Yoel, I want to give you only one piece of advice. This advice is based on the unique combination of your name and your parasha. Yoel Binyamin, reader of Parashat Korach; which you read so beautifully yesterday.
Who was the Yoel of Tanach? Yoel was an unusual Navi, with a small book, only four chapters long, nestled in the middle of Trei Asar. His full name was Yoel ben Petuel and I believe I’ve found a connection between this full name and your parasha.
There is only one significant midrash about this little-known Navi. I will read it and you might understand why he was a little different.
Yoel the Navi recounts a terrible famine that afflicts the land of Israel.

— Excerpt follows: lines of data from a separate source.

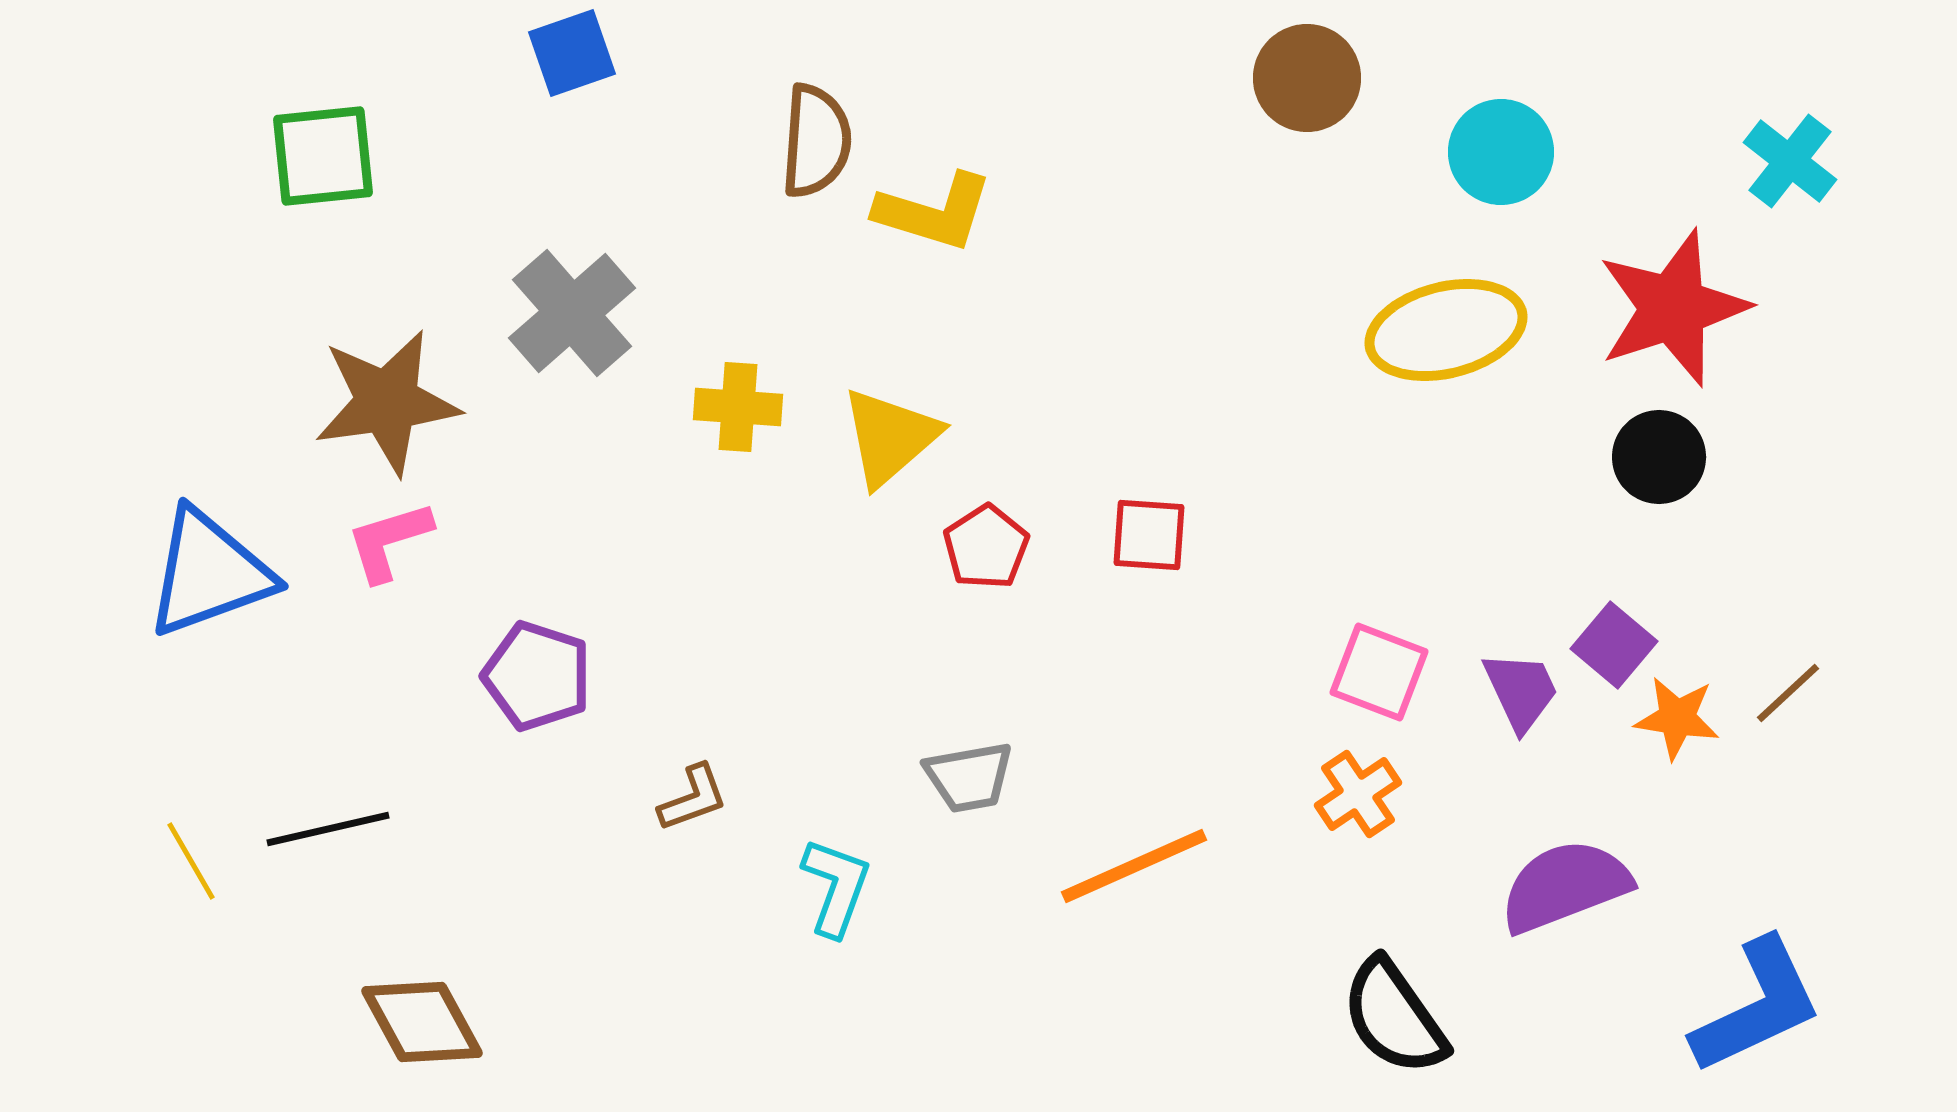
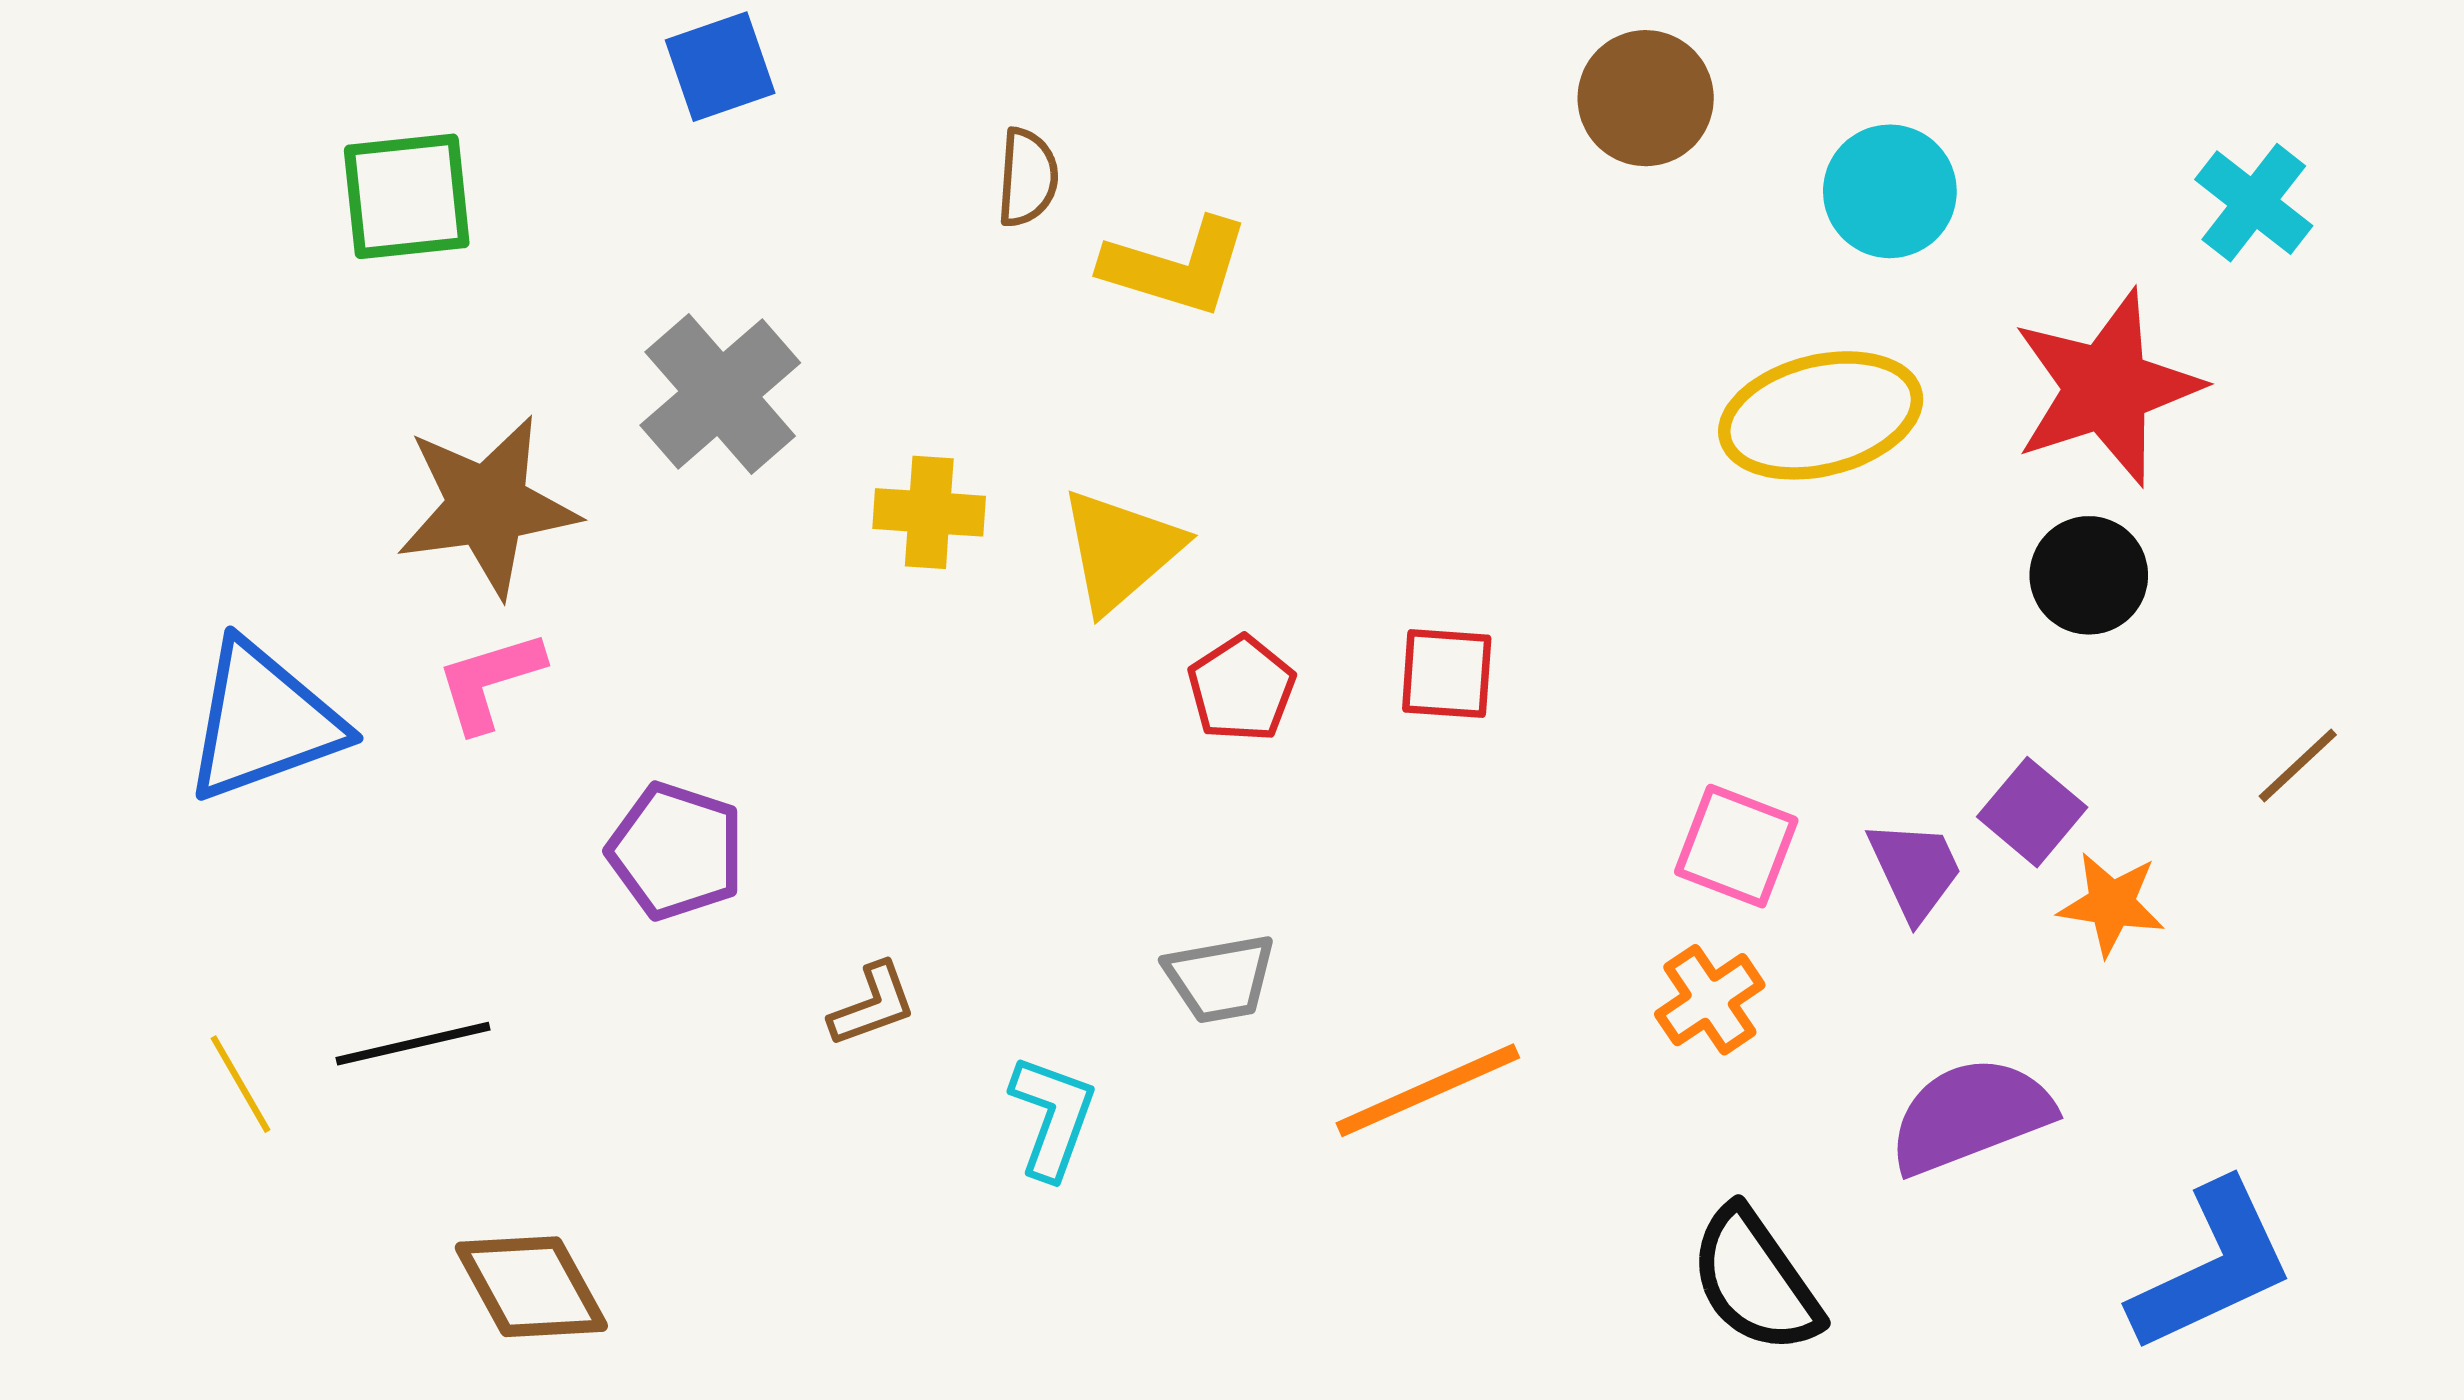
brown semicircle: (816, 141) -> (1027, 177), size x0.7
brown line: (1788, 693) -> (2298, 765), moved

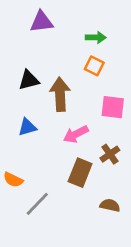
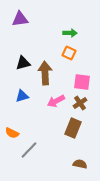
purple triangle: (42, 22) -> (20, 19), moved
brown cross: (110, 154) -> (80, 103), moved
brown rectangle: (80, 173) -> (73, 128), moved
brown semicircle: (110, 205) -> (80, 164), moved

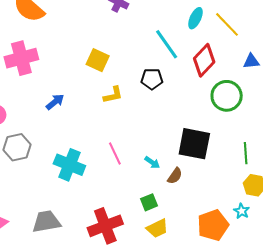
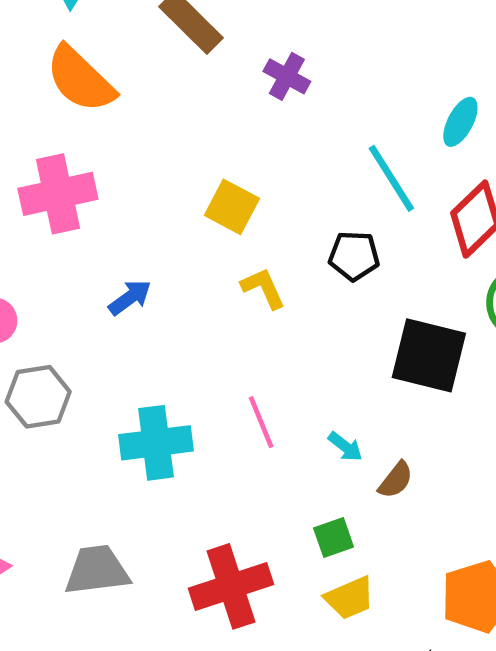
yellow L-shape: (113, 95) -> (263, 288), turned -105
black square: (194, 144) -> (429, 355), moved
cyan cross: (69, 165) -> (156, 443), turned -32

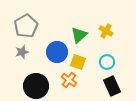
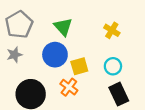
green triangle: (79, 35) -> (63, 27), moved, turned -30
yellow square: (78, 62) -> (79, 66), turned -35

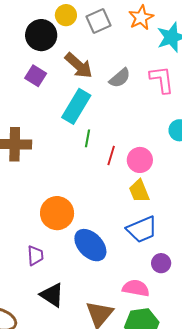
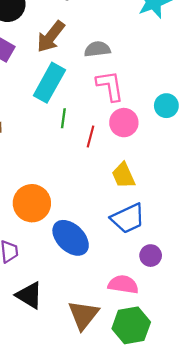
brown arrow: (79, 65) -> (51, 37), turned 88
gray semicircle: (120, 78) -> (97, 49), turned -145
pink L-shape: (162, 80) -> (110, 86), moved
pink circle: (140, 160) -> (124, 123), moved

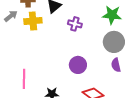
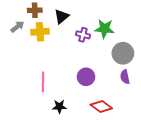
green star: (112, 15) -> (104, 29), moved
pink line: (24, 79) -> (43, 82), moved

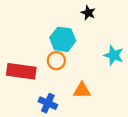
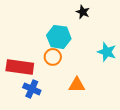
blue cross: (48, 103) -> (32, 89), moved

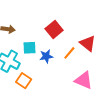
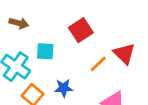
blue star: (46, 56) -> (64, 88), moved

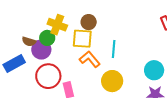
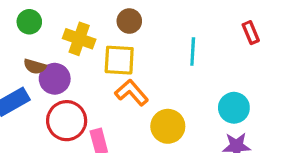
brown circle: (89, 22) -> (129, 21), moved
green circle: (47, 38) -> (29, 22), moved
cyan line: (114, 49) -> (193, 52), moved

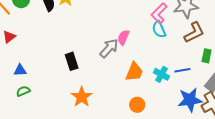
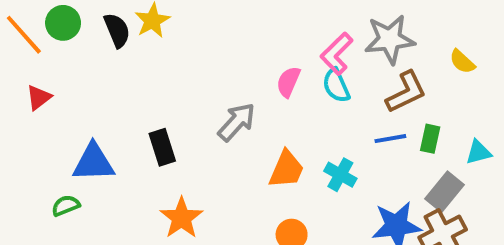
pink semicircle: (123, 37) -> (288, 82), moved
blue triangle: (20, 70) -> (93, 163), moved, size x1.6
blue line: (182, 70) -> (390, 139), moved

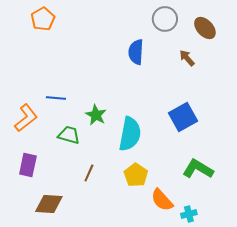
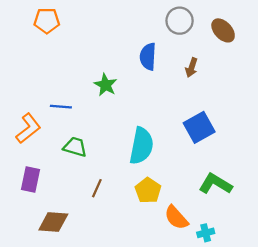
orange pentagon: (43, 19) -> (47, 21), turned 30
brown arrow: (187, 58) -> (192, 67), moved, turned -120
green star: (96, 115) -> (106, 85), moved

A plague of locust covers the land and destroys all food. Eventually the people repent and are blessed with food again. The Gemara in Taanit, Daf Heh amud Alef tells that midrash about Yoel.
Now remember, it was a time of a horrible famine. People were dying from hunger. They would rather eat the few measly grains they might find than put it in the ground in the hopes of living to see a harvest.
The Gemara says as follows:
That year, Adar passed and no rain had fallen. The first rainfall came on the first of Nissan, and the Navi said to the Israelites, “Go forth and sow.”
They asked: “Should one who has a measure of wheat eat it and live, or sow it and die of hunger?”
He answered: “Go!”
A miracle was made for them. The grain hidden in the walls by mice and in the antholes was revealed to them. They went out and sowed on the second, third and fourth of Nissan. The second rainfall came on the fifth of Nissan, and they brought the Omer on the sixteenth of Nissan. Grain had grown for them in eleven days.
In short, an unusual prophet with a rare and unusual miracle. Yoel was not a prophet that went with the crowd.
Binyamin. Your second name. Binyamin is a much better known personality. He was also somewhat unusual amongst the sons of Yakov. The only one born in Israel. The only one not part of the sale of Yosef. The only one who could bring peace to the family by reuniting the brothers. The one who merited having the Mishkan and the Beit Hamikdash in his territory.
Now what is the connection of Yoel ben Petuel, the Navi, to parshat Korach, our Yoel’s parasha?
The midrash in parashat Korach tells us about one more personality who didn’t go with the crowd: Onn ben Pelet.
Onn is mentioned in the very first pasuk of the parasha as an ally of Korach, Datan and Aviram, but is never mentioned again.
The Gemara in Sanhedrin Kuf Tet amud Bet quotes the famous midrash that Onn, thanks in large measure to his sharp and even courageous wife, separates from the crowd he was in and is thereby spared.
Onn ben Pelet and Yoel ben Petuel share the same exact letters, except for one – a yud. If you add a yud to Onn ben Pelet the survivor in the midbar, you get Yoel ben Petuel the navi and savior in Israel.
Just like in the parasha before, parashat Shelach, Moshe adds a yud to turn Hoshea into Yehoshua, thereby affording Yehoshua protection against the catastrophe of the Meraglim and ultimately preparing him for the leadership of Israel and the conquering of the land. So too, the character of Onn, who in a moment of clarity stepped away from a dangerous crowd and thereby avoided falling to the abyss, is transformed from merely a lucky guy with a smart wife to Yoel, a navi, a man who communes with God and brings His word to others.
Onn of the Midbar is transformed into Yoel of Israel who leads his people back to God, by going against the crowd. Furthermore, I think that Yoel can only come from Onn a man who turned his back on Korach, Datan and Aviram, though he had been previously enmeshed in all their plans.
Yoel ben Petuel comes from the crowd, knows the crowd, turns from the crowd, rejects the crowd and eventually, ironically, leads the crowd back to God and to physical and spiritual salvation.
So Yoel, the advice for you from all of this is, marry a smart woman.
But until then, don’t be afraid to choose your own path – that way lies greatness.